Seattle’s First Pot Shop Poised To Open Tuesday

By Andy Mannix, The Seattle Times

A week before the grand opening of Cannabis City, James Lathrop paces by the conspicuously bare glass display cases in his small shop, tucked away just south of downtown Seattle.

Barring some 11th-hour business catastrophe, 10 pounds of marijuana will line these shelves Tuesday, a quantity Lathrop expects will sell out that day at $15 to $20 per gram. But until he officially receives his retail license from the state Monday, it’s only glass paraphernalia and small label plates that read “Fine Jewelry,” remnants from when the cases lived in a Sears department store.

One of the many nice things about the burgeoning legal marijuana business, Lathrop jokes, is he can be forthright about the intended use of these handcrafted glass pipes, some of which stand several feet high.

“These are not tobacco pipes,” he says, laughing. “We should get a sign that says that.”

On Tuesday, Lathrop plans to open the doors to Cannabis City and become the first marijuana retailer in Seattle. For Lathrop and other pioneers of Washington’s newly legalized pot industry, cutting the ribbon marks the culmination of months of grueling preparation. Until last week, he and his business manager, Amber McGowan, worked as many as 16 hours a day to prepare the business for its first customers, as well as a two-hour state inspection, which they passed last week, he said.

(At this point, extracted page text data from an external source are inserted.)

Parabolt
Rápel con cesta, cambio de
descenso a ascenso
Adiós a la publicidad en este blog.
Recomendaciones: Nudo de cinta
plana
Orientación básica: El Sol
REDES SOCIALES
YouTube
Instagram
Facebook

“We were still doing construction the day of our inspection,” he said. “This window got replaced an hour before he got here.”

Meanwhile, Cannabis City’s supplier, Nine Point Growth Industries in Bremerton, is hustling to get 30 pounds of marijuana ready to go out the door for Lathrop and several other retailers around the state also expecting to open next week.

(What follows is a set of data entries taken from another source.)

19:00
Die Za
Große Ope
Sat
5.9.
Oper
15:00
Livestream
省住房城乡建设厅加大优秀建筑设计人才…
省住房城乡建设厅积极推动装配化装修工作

Customers are allowed under the law to buy up to an ounce at a time. But because the demand is likely to be so high the first day, Nine Point has been working around the clock since Monday measuring all 30 pounds into 2-gram bags so more buyers will have a chance to partake in the historic day, said Greg Stewart, CEO of Nine Point.

“That is all that I had available,” he said. “I could literally sell as much as I had right now. If I had 10 times as much I’d be able to sell it.”

Road to Cannabis City

For Lathrop, being among the first to navigate Washington’s new marijuana laws was daunting from the beginning.

Before he could even be eligible for the licensing lottery, he had to secure a location. Marijuana retailers can’t be within 1,000 feet of a school, playground, recreation center, child-care center, public park, public transit center, library, or arcade.

And landlords at some properties that did work were hesitant to take him on as a tenant. Lathrop said about 10 people turned him down before he found the rundown, 620-square-foot space near Fourth Avenue South and South Lander Street, which he began renting in November.

Cannabis City has since hired 15 staff members, including security guards who will check IDs and manage the line when the shop first opens. Lathrop also installed 11 cameras — eight inside, three outside — and an advanced alarm system.

But simply getting the shop staffed and up to code wasn’t enough, Lathrop said. “We had to make it cool.”

There was no specific template for “cool,” and some of Lathrop’s ideas were subtle. The wood paneling on the wall and the floor planks, for example, are angled exactly 60 degrees. After adding the 360 degrees of a circle, he explained, that makes them 420 degrees.

This was so important to Lathrop that when the carpenter installed half of the floor at 45 degrees, Lathrop made him tear it up and start over, he said.

Finding a supplier that would be ready to ship for Cannabis City’s opening was no easy task. McGowan sent about 30 letters to suppliers before she found Nine Point, she said.

Lathrop can’t officially file the order with Nine Point until he’s received his license, which he’s told he will get via email Monday, but he doesn’t know exactly when. To comply with the state’s policy, Nine Point then has to quarantine the pot for 24 hours before shipping — a measure that will allow regulators to keep tabs on shipments as the industry continues to grow, said Brian Smith, spokesman for the Liquor Control Board.

So if Lathrop’s license doesn’t come until Monday afternoon, Cannabis City won’t have pot for sale until Tuesday afternoon.

Lathrop said he plans to open his store at “high noon” and hopes the weed has arrived by then, though he said that could change Monday if the license comes in later.

Sales will be in cash, and there’s an ATM in the shop.

Per the state inspector’s orders, they have to obscure the glass display cases that will hold the marijuana. As part of the state’s policy, retailers can’t place marijuana in view of passers-by. Though the windows are already blurred, the inspector feared wandering eyes would still be able to catch a glimpse of the product from the sidewalk if the door was opened, Lathrop said.

But aside from a few small alterations and a little red tape, Cannabis City is ready.

“We just need the cannabis to get on the shelves,” McGowan said.